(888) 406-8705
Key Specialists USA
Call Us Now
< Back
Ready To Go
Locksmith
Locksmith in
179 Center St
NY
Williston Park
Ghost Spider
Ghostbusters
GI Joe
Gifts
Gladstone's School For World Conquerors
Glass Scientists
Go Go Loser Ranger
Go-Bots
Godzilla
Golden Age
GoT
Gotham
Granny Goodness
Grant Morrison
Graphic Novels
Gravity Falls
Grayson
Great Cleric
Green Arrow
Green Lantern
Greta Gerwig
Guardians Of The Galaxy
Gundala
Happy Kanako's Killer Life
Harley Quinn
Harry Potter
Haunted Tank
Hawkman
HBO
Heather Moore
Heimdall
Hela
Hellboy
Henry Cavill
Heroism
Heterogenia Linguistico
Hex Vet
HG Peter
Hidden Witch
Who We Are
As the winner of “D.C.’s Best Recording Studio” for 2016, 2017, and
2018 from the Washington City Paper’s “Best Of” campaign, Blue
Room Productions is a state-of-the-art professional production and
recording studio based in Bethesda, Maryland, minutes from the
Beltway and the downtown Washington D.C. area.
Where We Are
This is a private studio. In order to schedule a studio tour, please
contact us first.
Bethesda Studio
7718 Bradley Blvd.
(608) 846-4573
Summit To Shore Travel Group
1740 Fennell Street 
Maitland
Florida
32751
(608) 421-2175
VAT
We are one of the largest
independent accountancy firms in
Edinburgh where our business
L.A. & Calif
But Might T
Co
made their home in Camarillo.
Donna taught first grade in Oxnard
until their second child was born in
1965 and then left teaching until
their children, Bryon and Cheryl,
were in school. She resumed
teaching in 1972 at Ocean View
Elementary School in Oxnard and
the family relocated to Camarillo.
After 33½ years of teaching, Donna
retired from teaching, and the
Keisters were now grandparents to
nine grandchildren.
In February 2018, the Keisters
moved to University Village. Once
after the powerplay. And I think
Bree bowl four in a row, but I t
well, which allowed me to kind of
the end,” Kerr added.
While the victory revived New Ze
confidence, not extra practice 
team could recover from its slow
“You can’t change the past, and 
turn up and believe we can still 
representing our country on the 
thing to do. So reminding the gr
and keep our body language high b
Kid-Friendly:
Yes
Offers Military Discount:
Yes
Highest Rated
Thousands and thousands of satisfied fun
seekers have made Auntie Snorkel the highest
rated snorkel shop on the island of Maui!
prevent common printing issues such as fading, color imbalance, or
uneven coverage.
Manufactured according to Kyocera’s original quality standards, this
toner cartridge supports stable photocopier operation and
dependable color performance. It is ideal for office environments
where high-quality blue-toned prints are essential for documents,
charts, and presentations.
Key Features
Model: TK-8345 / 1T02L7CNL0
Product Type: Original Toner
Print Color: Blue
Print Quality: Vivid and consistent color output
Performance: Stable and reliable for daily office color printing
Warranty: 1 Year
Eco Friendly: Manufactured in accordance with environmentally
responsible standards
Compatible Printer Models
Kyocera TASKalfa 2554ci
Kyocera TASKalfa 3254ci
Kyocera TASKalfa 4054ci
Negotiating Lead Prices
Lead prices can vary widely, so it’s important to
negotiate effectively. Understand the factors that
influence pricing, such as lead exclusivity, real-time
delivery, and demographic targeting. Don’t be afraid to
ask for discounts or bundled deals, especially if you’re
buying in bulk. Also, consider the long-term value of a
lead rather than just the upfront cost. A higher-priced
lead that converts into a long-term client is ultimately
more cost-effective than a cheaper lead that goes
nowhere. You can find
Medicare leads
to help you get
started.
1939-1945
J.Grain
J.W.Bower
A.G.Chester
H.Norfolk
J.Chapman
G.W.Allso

■ ■ ■ ■ ■

Work item
Nothing is to be altered; retype each entry exactly.

Answer below
(888) 406-8705
Key Specialists USA
Call Us Now
< Back
Ready To Go
Locksmith
Locksmith in
179 Center St
NY
Williston Park
Ghost Spider
Ghostbusters
GI Joe
Gifts
Gladstone's School For World Conquerors
Glass Scientists
Go Go Loser Ranger
Go-Bots
Godzilla
Golden Age
GoT
Gotham
Granny Goodness
Grant Morrison
Graphic Novels
Gravity Falls
Grayson
Great Cleric
Green Arrow
Green Lantern
Greta Gerwig
Guardians Of The Galaxy
Gundala
Happy Kanako's Killer Life
Harley Quinn
Harry Potter
Haunted Tank
Hawkman
HBO
Heather Moore
Heimdall
Hela
Hellboy
Henry Cavill
Heroism
Heterogenia Linguistico
Hex Vet
HG Peter
Hidden Witch
Who We Are
As the winner of “D.C.’s Best Recording Studio” for 2016, 2017, and
2018 from the Washington City Paper’s “Best Of” campaign, Blue
Room Productions is a state-of-the-art professional production and
recording studio based in Bethesda, Maryland, minutes from the
Beltway and the downtown Washington D.C. area.
Where We Are
This is a private studio. In order to schedule a studio tour, please
contact us first.
Bethesda Studio
7718 Bradley Blvd.
(608) 846-4573
Summit To Shore Travel Group
1740 Fennell Street 
Maitland
Florida
32751
(608) 421-2175
VAT
We are one of the largest
independent accountancy firms in
Edinburgh where our business
L.A. & Calif
But Might T
Co
made their home in Camarillo.
Donna taught first grade in Oxnard
until their second child was born in
1965 and then left teaching until
their children, Bryon and Cheryl,
were in school. She resumed
teaching in 1972 at Ocean View
Elementary School in Oxnard and
the family relocated to Camarillo.
After 33½ years of teaching, Donna
retired from teaching, and the
Keisters were now grandparents to
nine grandchildren.
In February 2018, the Keisters
moved to University Village. Once
after the powerplay. And I think
Bree bowl four in a row, but I t
well, which allowed me to kind of
the end,” Kerr added.
While the victory revived New Ze
confidence, not extra practice 
team could recover from its slow
“You can’t change the past, and 
turn up and believe we can still 
representing our country on the 
thing to do. So reminding the gr
and keep our body language high b
Kid-Friendly:
Yes
Offers Military Discount:
Yes
Highest Rated
Thousands and thousands of satisfied fun
seekers have made Auntie Snorkel the highest
rated snorkel shop on the island of Maui!
prevent common printing issues such as fading, color imbalance, or
uneven coverage.
Manufactured according to Kyocera’s original quality standards, this
toner cartridge supports stable photocopier operation and
dependable color performance. It is ideal for office environments
where high-quality blue-toned prints are essential for documents,
charts, and presentations.
Key Features
Model: TK-8345 / 1T02L7CNL0
Product Type: Original Toner
Print Color: Blue
Print Quality: Vivid and consistent color output
Performance: Stable and reliable for daily office color printing
Warranty: 1 Year
Eco Friendly: Manufactured in accordance with environmentally
responsible standards
Compatible Printer Models
Kyocera TASKalfa 2554ci
Kyocera TASKalfa 3254ci
Kyocera TASKalfa 4054ci
Negotiating Lead Prices
Lead prices can vary widely, so it’s important to
negotiate effectively. Understand the factors that
influence pricing, such as lead exclusivity, real-time
delivery, and demographic targeting. Don’t be afraid to
ask for discounts or bundled deals, especially if you’re
buying in bulk. Also, consider the long-term value of a
lead rather than just the upfront cost. A higher-priced
lead that converts into a long-term client is ultimately
more cost-effective than a cheaper lead that goes
nowhere. You can find
Medicare leads
to help you get
started.
1939-1945
J.Grain
J.W.Bower
A.G.Chester
H.Norfolk
J.Chapman
G.W.Allso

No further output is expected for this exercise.